Milano - È senza dubbio la Miss Sondaggi indiscussa. Ci becca sempre. Non a caso sono anni che Silvio Berlusconi, specie a ridosso delle elezioni la chiama: «Alessandra, venga qui». E lei, la Ghisleri, sono da anni corre. Dal Cavaliere ma non solo perché quando c'è da tirar fuori il termometro e misurare le opinioni degli italiani, se sgarra lo fa di un'inezia. Spazia in tv, da Rai a Mediaset, e snocciola dati che il più delle volte anticipano l'azione degli italiani. Ecco perché funziona. Ecco perché è scomoda. E lei, la Ghisleri, non lo nasconde affatto nel suo nuovo libro «La Repubblica dei sondaggi» (edizioni Piemme). Un volume ricco di spunti ma non appesantito da percentuali e numeri. Le cifre, ovvio, non mancano ma le 200 e rotte pagine sono molto di più di una storia d'Italia fatta con tabelle e grafici. Il suo libro è un appassionata e appassionante carrellata dalla fine della Prima Repubblica ad oggi. Lei c'era; studiava, suggeriva, analizzava, c'azzeccava e ora ricorda. Racconta chicche delle origini, quando il Cavaliere decise di scendere in campo. Un Berlusconi instancabile e maniacale «Nulla era lasciato al caso: tutto veniva testato, studiato, analizzato e verificato, da ogni singola affermazione a ogni singola caratteristica di ogni singola area di ogni singola città in cui avrebbe avuto luogo la campagna». Pignolo e vincente.
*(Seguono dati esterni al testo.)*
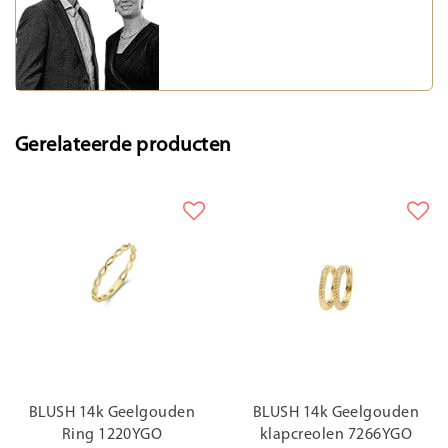
Gerelateerde producten
BLUSH 14k Geelgouden
BLUSH 14k Geelgouden
Ring 1220YGO
klapcreolen 7266YGO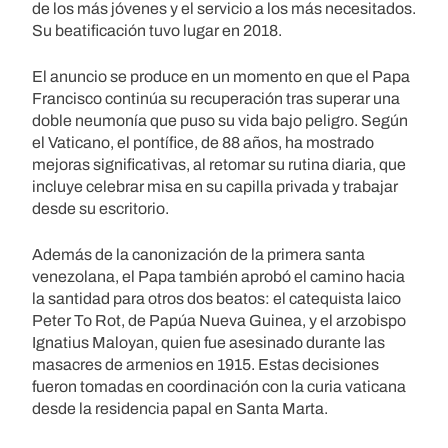
de los más jóvenes y el servicio a los más necesitados.
Su beatificación tuvo lugar en 2018.
El anuncio se produce en un momento en que el Papa
Francisco continúa su recuperación tras superar una
doble neumonía que puso su vida bajo peligro. Según
el Vaticano, el pontífice, de 88 años, ha mostrado
mejoras significativas, al retomar su rutina diaria, que
incluye celebrar misa en su capilla privada y trabajar
desde su escritorio.
Además de la canonización de la primera santa
venezolana, el Papa también aprobó el camino hacia
la santidad para otros dos beatos: el catequista laico
Peter To Rot, de Papúa Nueva Guinea, y el arzobispo
Ignatius Maloyan, quien fue asesinado durante las
masacres de armenios en 1915. Estas decisiones
fueron tomadas en coordinación con la curia vaticana
desde la residencia papal en Santa Marta.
E l'immagine conta eccome: «Una volta mi pregò di accompagnare una possibile candidata in un negozio del centro per rivestirla in una maniera più consona alla riunione che si sarebbe tenuta da lì a poco».
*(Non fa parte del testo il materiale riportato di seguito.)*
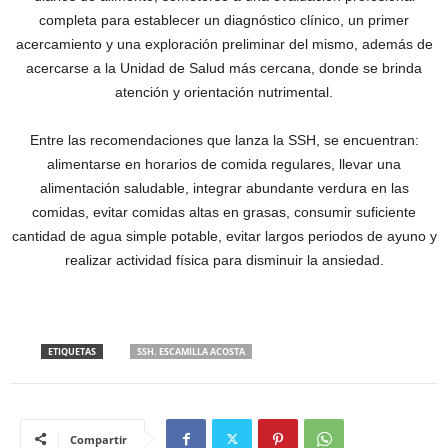
completa para establecer un diagnóstico clínico, un primer
acercamiento y una exploración preliminar del mismo, además de
acercarse a la Unidad de Salud más cercana, donde se brinda
atención y orientación nutrimental.
Entre las recomendaciones que lanza la SSH, se encuentran:
alimentarse en horarios de comida regulares, llevar una
alimentación saludable, integrar abundante verdura en las
comidas, evitar comidas altas en grasas, consumir suficiente
cantidad de agua simple potable, evitar largos periodos de ayuno y
realizar actividad física para disminuir la ansiedad.
ETIQUETAS
SSH. ESCAMILLA ACOSTA
Compartir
Lei ha suggerito campagne elettorali ma soprattutto ha fatto carotaggi nel terreno dell'opinione pubblica, spiattellando risultati spesso in controtendenza rispetto ai concorrenti. Come alle Politiche del 2006. Tutti a dire che Prodi avrebbe stravinto. Lei no. «Unione e Casa delle libertà sono lì lì». «Un noto giornalista scrisse che sarebbe stato meglio e più utile se mi fossi dedicata al mestiere più antico del mondo piuttosto che sparare numeri a caso». Risultato: il Cav perderà per soli 24mila voti. Ma si sa, gli occhiali dell'ideologia distorcono la realtà. Spesso scomoda; spesso bislacca come bislacchi siamo noi italiani. Dalla Seconda Repubblica a oggi abbiamo messo sul trono il salvatore della Patria di turno, salvo poi voltargli le spalle nel giro di un nano secondo. È accaduto con Berlusconi all'apice del discorso di Onna; con il professor Monti, prima semidio in loden e poi tecnico tassatore; con Renzi, prima pirotecnico politico del fare poi borioso ducetto da punire al referendum che si era cucito addosso da solo.
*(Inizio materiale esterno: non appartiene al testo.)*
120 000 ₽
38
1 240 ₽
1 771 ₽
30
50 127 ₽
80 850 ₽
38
Si arriva ai giorni nostri. «Salvini è un leader sempre stato tra la gente, con la gente». E poi: «S'è ritagliato il ruolo dei difensore degli interessi degli italiani nei confronti dei cattivoni di Bruxelles e non solo». Oggi, però, comincia ad arrancare: «Ripetitivo, rancoroso, anche fisicamente debilitato».
E il Conte bis? «Frutto di un'evoluzione repentina». Pd e 5stelle si sono detti la qualunque fino al giorno prima.
«Mai col partito di Bibbiano... Mai con i 5 stelle...». «Ma - scrive la Ghisleri - quando un politico usa l'avverbio mai i cittadini sanno che avverrà il contrario». E sarà la Ghisleri a misurarne il prezzo in termini di consenso.